Diante da chuva de falácias midiáticas e a inexplicável paralisia dos representantes oficiais do mundo do trabalho, pouco vale o debate político e ideológico. Basta nos atermos às questões econômicas para compreender aquilo que alguns especialistas já chamaram de rearranjo geral a serviço de uma base econômica de padrões neocoloniais, ancorada na superexploração do trabalhador e da natureza. Pela frente, uma quase certa destruição do mercado interno e rebaixamento do padrão médio de vida.
“Vai cair toda a arrecadação, não só previdenciária. Vai acontecer que o mercado doméstico ficará mais fraco pela queda generalizada dos salários, o que significa que os estados da federação vão sofrer, já que o ICMS será menor. Os lucros de quem produz para o mercado interno serão menores, portanto, PIS, COFINS, também irão cair. Vamos demorar muito para recuperar a posição que tínhamos em 2014”, sintetizou.
A entrevista completa com João Sicsú pode ser lida a seguir.
Correio da Cidadania: Como analisa a aprovação da reforma trabalhista?
João Sicsú: A Reforma Trabalhista é apenas uma das propostas deste governo para realizar um projeto maior, no caso, a transformação do Brasil em colônia moderna. Uma colônia moderna é aquela que faz diversos produtos básicos, diferentemente das colônias do século 16, que giravam em torno de um produto. Hoje, com o território todo ocupado e explorado, são vários produtos, mas todos eles básicos.
A ideia é especializar o Brasil na divisão internacional da produção, a respeito de itens como petróleo bruto, açúcar, carne bovina e suína, minério de ferro, madeira. Essa será a participação do Brasil, enquanto os países avançados continuarão a produzir tablets, chips e outros produtos sofisticados.
Assim, vamos entrar no jogo pelo lado dos trabalhadores de baixa qualificação e baixos salários. Nossos produtos têm baixo valor agregado e muito peso. Gosto muito da seguinte comparação: imagine um contêiner cheio de soja; vale muito pouco. Imagine outro cheio de tablets e chips; vale muito. É a diferença entre ser colônia e metrópole no século 21.

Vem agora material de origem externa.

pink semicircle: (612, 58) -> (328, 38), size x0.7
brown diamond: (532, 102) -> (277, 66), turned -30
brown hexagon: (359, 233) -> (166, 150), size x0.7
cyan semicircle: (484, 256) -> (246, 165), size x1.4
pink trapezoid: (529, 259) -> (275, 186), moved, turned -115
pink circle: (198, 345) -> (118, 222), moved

A proposta da Reforma Trabalhista reduz os custos do trabalho aqui, justamente para o Brasil ficar mais competitivo na exportação dos produtos básicos. Isso enfraquece demais nossa economia, pois a Reforma Trabalhista no fim das contas reduz salário, reduz a remuneração do trabalhador e enfraquece o mercado doméstico. Nenhum empresário vai ficar mais competitivo que o outro que produz no mercado doméstico, pois todos terão seus custos reduzidos. Mas em relação a quem produz para o exterior foi um ganho, através da redução de custos, o que deixa o Brasil mais competitivo na exportação de produtos básicos.
Tem partes específicas também importantes, como trabalho intermitente, contrato do trabalhador autônomo exclusivo etc. Mas é preciso entender a proposta como projeto de transformação do Brasil em colônia moderna com três características: latifúndio, trabalho semiescravo e produção de itens básicos, não só agricultáveis, mas minerais e extrativistas.

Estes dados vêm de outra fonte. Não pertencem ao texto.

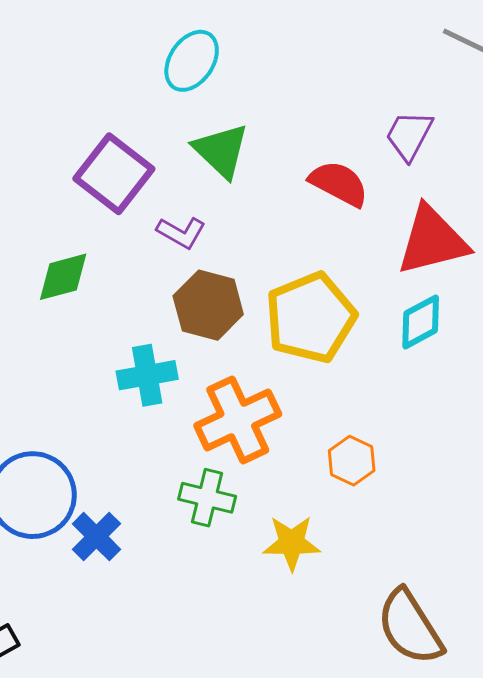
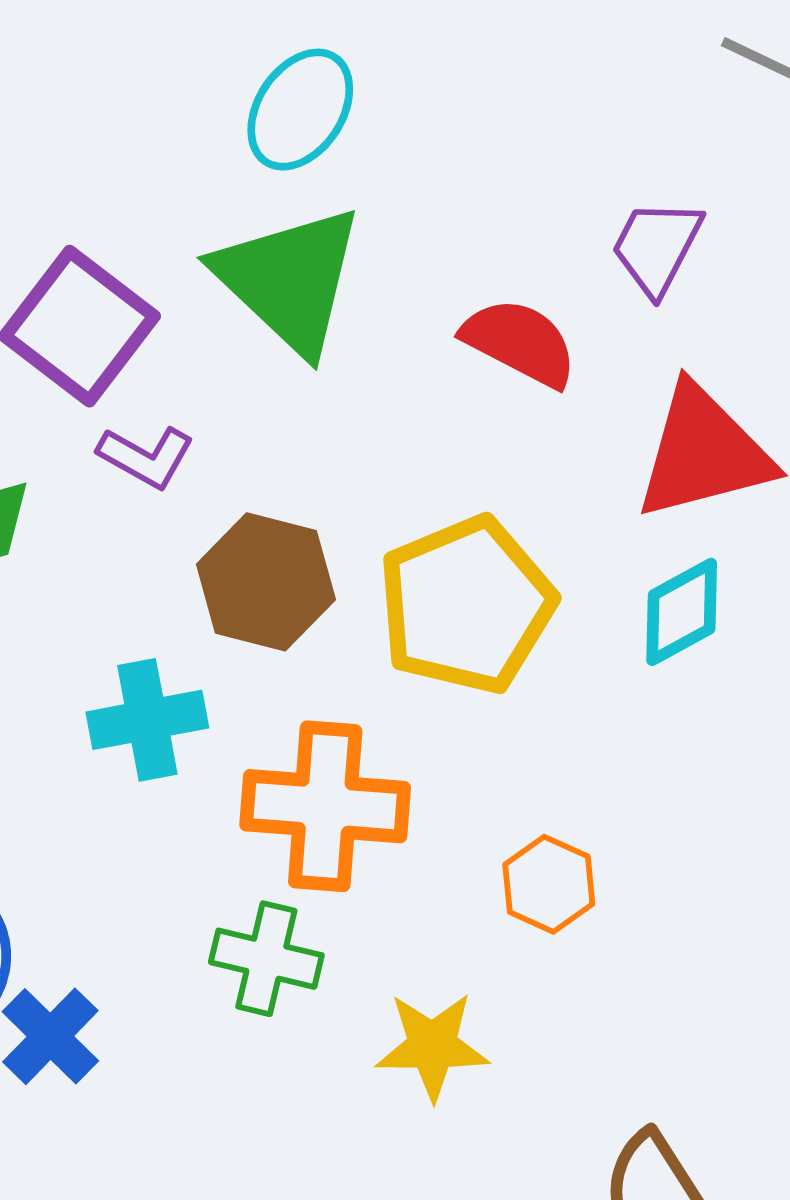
cyan ellipse: (192, 61) -> (300, 110), moved
green triangle: (221, 151) -> (289, 279), size x1.4
purple L-shape: (181, 233) -> (146, 457), moved
orange cross: (238, 420) -> (325, 806), turned 30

Correio da Cidadania: Como responder as alegações a respeito da antiguidade das leis trabalhistas? Tendo um lado verdadeiro, o que poderia ser feito nesse sentido para atualizá-las de acordo com as nuances do mundo atual?

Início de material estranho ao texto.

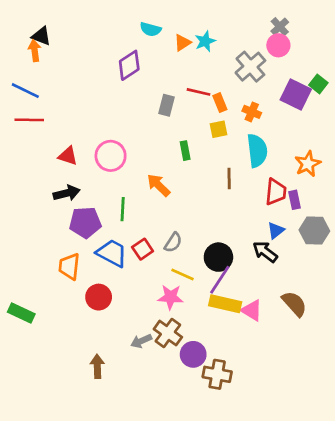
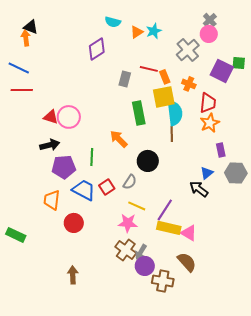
green square: (318, 84) -> (239, 63), turned -32
yellow square: (218, 129) -> (164, 97), size x1.6
green rectangle: (185, 151) -> (139, 113), size x1.6
cyan semicircle: (257, 151) -> (175, 113), moved
pink circle: (111, 156) -> (69, 117), moved
orange star: (308, 164) -> (210, 123), moved
red trapezoid: (276, 192) -> (208, 103), moved
black circle: (218, 257) -> (148, 161), moved
brown semicircle: (294, 304) -> (187, 262), moved
gray arrow: (141, 341) -> (141, 252), moved, turned -35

João Sicsú: A ideia de atacar as leis de trabalho é assim. Tais leis existiam de forma fatiada desde antes dos anos 40, mas foram consolidadas na referida década, tendo sofrido inúmeras mudanças desde então. É inadequado partir dessa coisa de falar que é bom porque é antigo, ou é ruim por ser antigo. Não quer dizer nada, não é argumento.
Temos de pensar o seguinte: o século 21 tem de ser o do desenvolvimento, da superação da miséria, da igualdade de oportunidades, do desenvolvimento civilizatório. E as leis trabalhistas deveriam ser reformadas para consolidar e ampliar direitos dos trabalhadores. Esse é o sentido moderno de desenvolvimento, que visa superar todo o atraso brasileiro e mundial, como a fome, algo inaceitável no século 21, assim como a ausência de educação de qualidade, moradia digna. Isso é inaceitável.
Portanto, deve se modernizar as leis trabalhistas neste sentido. Um exemplo é que deveria se reduzir a jornada de trabalho, para, aí sim, se criarem mais empregos. Uma reforma que reduzisse a jornada de trabalho de 44 para 40 horas semanais geraria mais empregos. Questão aritmética. Se o trabalhador tem menos expediente, é necessário contratar outro.
Outra bobagem sem fim é a ideia da manutenção de direitos gerar desemprego e barrar o crescimento. Basta olhar para poucos anos atrás, com as mesmas leis trabalhistas que agora chamam de entrave: o Brasil cresceu, reduziu a pobreza e gerou milhões de empregos com carteira assinada. O Brasil precisava de ampliação de direitos trabalhistas e sociais. Essa reforma vai jogar o Brasil para o atraso, para a vida do mercado doméstico fraco. O país pode crescer, mas será para fora, não para usufruto da população.
Correio da Cidadania: Acredita que haverá aumento da formalização, como se alega nos setores empresariais?
João Sicsú: Não há relação alguma entre uma coisa e outra. Uma coisa é certa: haverá precarização das relações trabalhistas. Nada pode ser mais precário do que a relação intermitente. É a coisa mais precária que pode existir. O trabalhador iniciar o mês sem saber da sua renda ao final, pois depende de demanda empresarial.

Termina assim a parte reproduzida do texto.